Islamisation as Legal Intolerance: The Case of GARIS in Cianjur, West Java

Abstract

In its endeavour, Islamization projects done by some Muslim organisations in Indonesia can lead to certain treats of intolerance, especially to those rejecting the missions wrought about in the movements. Using qualitative approach, this paper tries to analyse the legal Islamization programs undertaken by Gerakan Reformis Islam (GARIS) in Cianjur, West Java, since their inception in early 2001 and its inclination to various intolerant attitudes towards others.
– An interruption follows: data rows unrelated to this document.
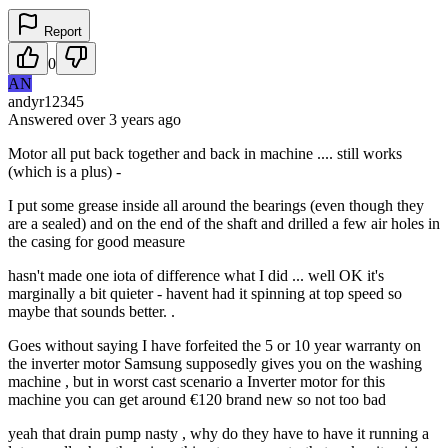
Report
0
AN
andyr12345
Answered
over 3 years
ago
Motor all put back together and back in machine .... still works
(which is a plus) -
I put some grease inside all around the bearings (even though they
are a sealed) and on the end of the shaft and drilled a few air holes in
the casing for good measure
hasn't made one iota of difference what I did ... well OK it's
marginally a bit quieter - havent had it spinning at top speed so
maybe that sounds better. .
Goes without saying I have forfeited the 5 or 10 year warranty on
the inverter motor Samsung supposedly gives you on the washing
machine , but in worst cast scenario a Inverter motor for this
machine you can get around €120 brand new so not too bad
yeah that drain pump nasty , why do they have to have it running a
The movement of Islamization is probed on the basis of the three main GARIS projects, namely, reviewing the draft of Indonesian penal law, engaging contra-Christianization movements and the struggle against Ahmadiyah. Describing the movement, one will see how the idea of legal Islamization is carefully and persistently moulded in the field to make it so fluid and adequate to accomplish a purpose. What seems appearing in this phenomenon is not a theoretical legal quandary but more a political one, as legal Islamization is in its practice more sensed as a political movement than that of law.[Dalam praktiknya, gerakan Islamisasi yang dilakukan oleh beberapa organisasi Islam di Indonesia dapat memunculkan tindakan intoleransi, utamanya hal itu menimpa mereka yang menolak gerakan tersebut. Dengan menggunakan pendekatan kualitatif, paper ini berusaha untuk menganalisis program-program Islamisasi hukum yang dilakukan oleh Gerakan Reformis Islam (GARIS) di Cianjur, Jawa Barat sejak mula berdirinya organisasi ini di awal 2001 dan kecenderungannya kepada perilaku intoleransi kepada kelompok lain. Gerakan Islamisasi dari GARIS ini dikaji berdasarkan pada tiga program mereka yang paling utama yaitu: usulan perbaikan terhadap draf amandemen hukum pidana Indonesia, gerakan perlawanan terhadap kristenisasi, dan perlawanan terhadap kelompok Ahmadiyah. Melalui kajian yang mendalam terhadap organisasi ini, kita dapat melihat bagaimana program Islamisasi hukum tersebut dilakukan dengan kesungguhan di lapangan sehingga dapat meraih hasil sesuai dengan yang dicanangkan. Apa yang dapat kita lihat dari fenomena ini sejatinya bukanlah pergumulan teori hukum namun lebih sebagai perhelatan politik, karena pada praktiknya gerakan Islamisasi hukum itu lebih menonjol sisi gerakan politiknya ketimbang hukumnya.]